I am confused about aligned/unaligned in Pre.cluster, where I see you answering that it needs aligned, since in the pre.cluster:

"### align:link:

When using unaligned sequences, the pre.cluster command allows you to select between two alignment methods - gotoh and needleman - needleman is the default setting:

* *mothur > pre.cluster(fasta=sogin.unique.filter.unique.fasta, name=sogin.unique.filter.names, diffs=2, align=needleman)* *

The needleman algorithm penalizes the same amount for opening and extending a gap. Alternatively, you could use the gotoh algorithm, which charges a different penalty for opening (default=-2) and extending (default=-1) gaps:

* *mothur > pre.cluster(fasta=sogin.unique.filter.unique.fasta, name=sogin.unique.filter.names, diffs=2, align=gotoh)* *

Our experience has shown that the added parameters in the gotoh algorithm do not improve the pairwise alignment and increases the time required for the alignment"
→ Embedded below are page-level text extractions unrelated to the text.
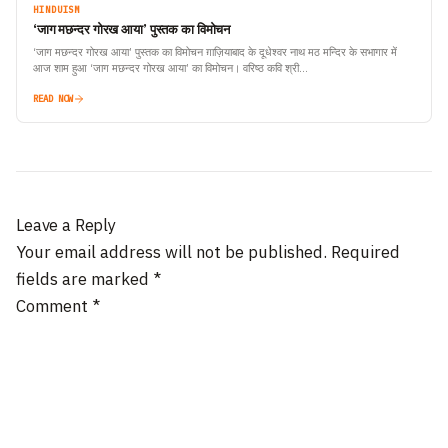
HINDUISM
‘जाग मछन्दर गोरख आया’ पुस्तक का विमोचन
‘जाग मछन्दर गोरख आया’ पुस्तक का विमोचन ग़ाज़ियाबाद के दूधेश्वर नाथ मठ मन्दिर के सभागार में
आज शाम हुआ ‘जाग मछन्दर गोरख आया’ का विमोचन। वरिष्ठ कवि श्री…
READ NOW
Leave a Reply
Your email address will not be published.
Required
fields are marked
*
Comment
*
I am running a large and diverse dataset of COI (for which there is no aligned reference available - and this is plankton, so about 15 animal phyla), and I was wondering how to be able to get to a clustering point. Is cluster.split the way, with unaligned, and do not run pre.cluster?



Hi Leo,

Even if you skip pre.cluster you will need to have some type of alignment to calculate pairwise distances in cluster.split. You migth check out pairwise.seqs which is optimized a bit for speeding up the pairwise distance calculations


Hi Pat

But, in cluster.split it indicates:

Mothur can cluster both aligned and unaligned sequences using the cluster.split command. The splitting process will use the dist.seqs command to calculate the distance files for aligned reads, and pairwise.seqs to calculate the distance matrices from unaligned reads

It autodetects they are not aligned?

So, I assume that this will be much faster than doing pairwise.seqs with all the sequences against all the sequences. Am I right?


It may or may not be faster. pairwise.seqs allows you to use kmers to reduce the number of comparisons that are being made.


This topic was automatically closed 10 days after the last reply. New replies are no longer allowed.